=== Data for this task ===

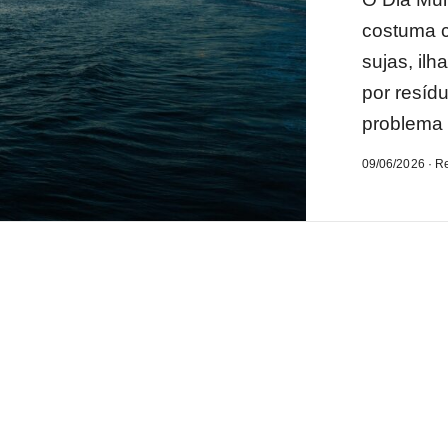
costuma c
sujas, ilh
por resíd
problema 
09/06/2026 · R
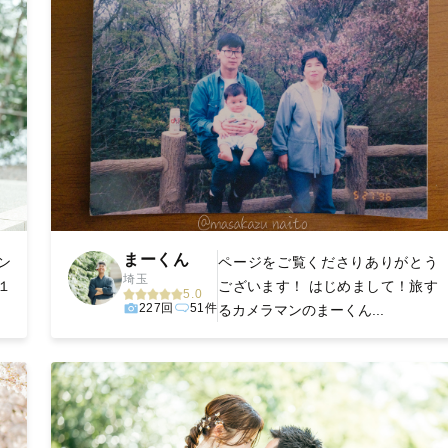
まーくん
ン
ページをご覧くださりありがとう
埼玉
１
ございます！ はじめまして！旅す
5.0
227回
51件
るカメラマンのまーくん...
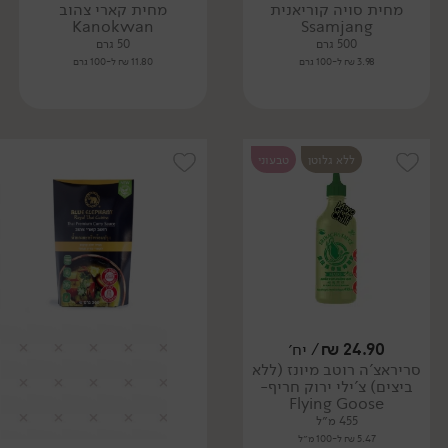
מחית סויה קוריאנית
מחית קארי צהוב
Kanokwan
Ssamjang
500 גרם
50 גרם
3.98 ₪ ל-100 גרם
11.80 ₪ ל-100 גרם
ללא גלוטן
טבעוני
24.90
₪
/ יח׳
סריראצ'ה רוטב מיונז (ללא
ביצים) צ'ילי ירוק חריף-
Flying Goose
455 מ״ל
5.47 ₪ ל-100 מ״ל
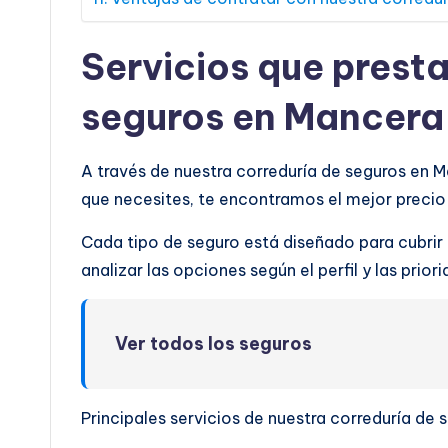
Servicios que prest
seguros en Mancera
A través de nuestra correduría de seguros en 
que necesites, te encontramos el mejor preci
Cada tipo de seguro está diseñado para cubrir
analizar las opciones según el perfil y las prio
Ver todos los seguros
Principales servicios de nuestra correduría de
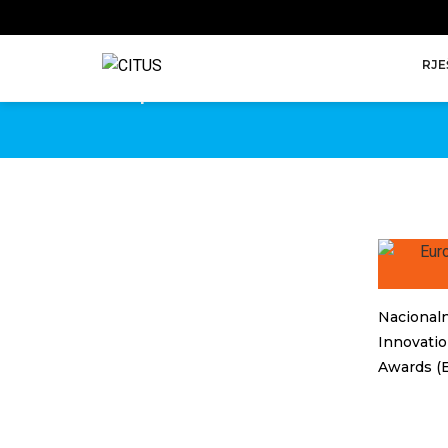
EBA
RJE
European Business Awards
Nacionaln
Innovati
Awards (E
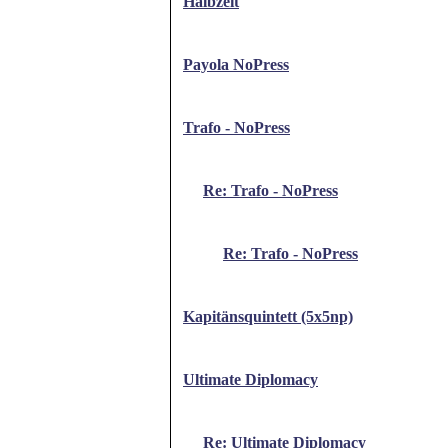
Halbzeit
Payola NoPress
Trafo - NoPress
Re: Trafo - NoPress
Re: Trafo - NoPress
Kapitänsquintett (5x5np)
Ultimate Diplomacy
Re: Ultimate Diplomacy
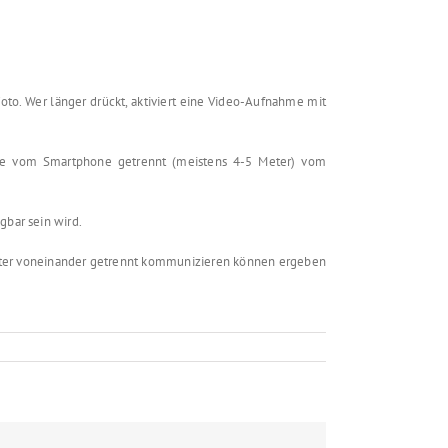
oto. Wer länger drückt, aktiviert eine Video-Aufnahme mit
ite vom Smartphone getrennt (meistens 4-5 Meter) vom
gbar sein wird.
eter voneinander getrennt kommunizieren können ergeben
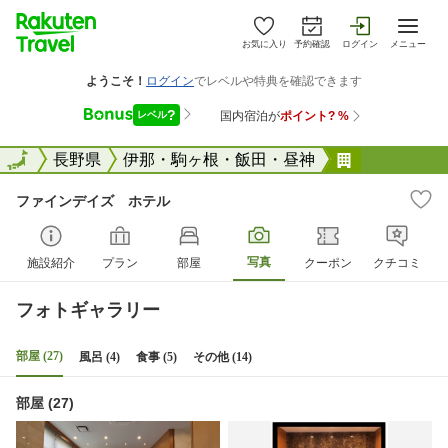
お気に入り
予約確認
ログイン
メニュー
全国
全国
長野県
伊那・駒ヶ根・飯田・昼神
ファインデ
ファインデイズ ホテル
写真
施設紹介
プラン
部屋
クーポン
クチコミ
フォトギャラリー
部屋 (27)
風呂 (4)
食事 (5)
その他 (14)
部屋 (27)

===

How to complete this task »
Give back the records word for word, without their pictures.

Task response »
costuma c
sujas, ilh
por resíd
problema 
09/06/2026 · R
まーくん
ン
ページをご覧くださりありがとう
埼玉
１
ございます！ はじめまして！旅す
5.0
227回
51件
るカメラマンのまーくん...
מחית סויה קוריאנית
מחית קארי צהוב
Kanokwan
Ssamjang
500 גרם
50 גרם
3.98 ₪ ל-100 גרם
11.80 ₪ ל-100 גרם
ללא גלוטן
טבעוני
24.90
₪
/ יח׳
סריראצ'ה רוטב מיונז (ללא
ביצים) צ'ילי ירוק חריף-
Flying Goose
455 מ״ל
5.47 ₪ ל-100 מ״ל
Servicios que prest
seguros en Mancera
A través de nuestra correduría de seguros en 
que necesites, te encontramos el mejor preci
Cada tipo de seguro está diseñado para cubrir
analizar las opciones según el perfil y las prio
Ver todos los seguros
Principales servicios de nuestra correduría de
EBA
RJE
European Business Awards
Nacionaln
Innovati
Awards (E
Halbzeit
Payola NoPress
Trafo - NoPress
Re: Trafo - NoPress
Re: Trafo - NoPress
Kapitänsquintett (5x5np)
Ultimate Diplomacy
Re: Ultimate Diplomacy
oto. Wer länger drückt, aktiviert eine Video-Aufnahme mit
ite vom Smartphone getrennt (meistens 4-5 Meter) vom
gbar sein wird.
eter voneinander getrennt kommunizieren können ergeben
お気に入り
予約確認
ログイン
メニュー
全国
全国
長野県
伊那・駒ヶ根・飯田・昼神
ファインデ
ファインデイズ ホテル
写真
施設紹介
プラン
部屋
クーポン
クチコミ
フォトギャラリー
部屋 (27)
風呂 (4)
食事 (5)
その他 (14)
部屋 (27)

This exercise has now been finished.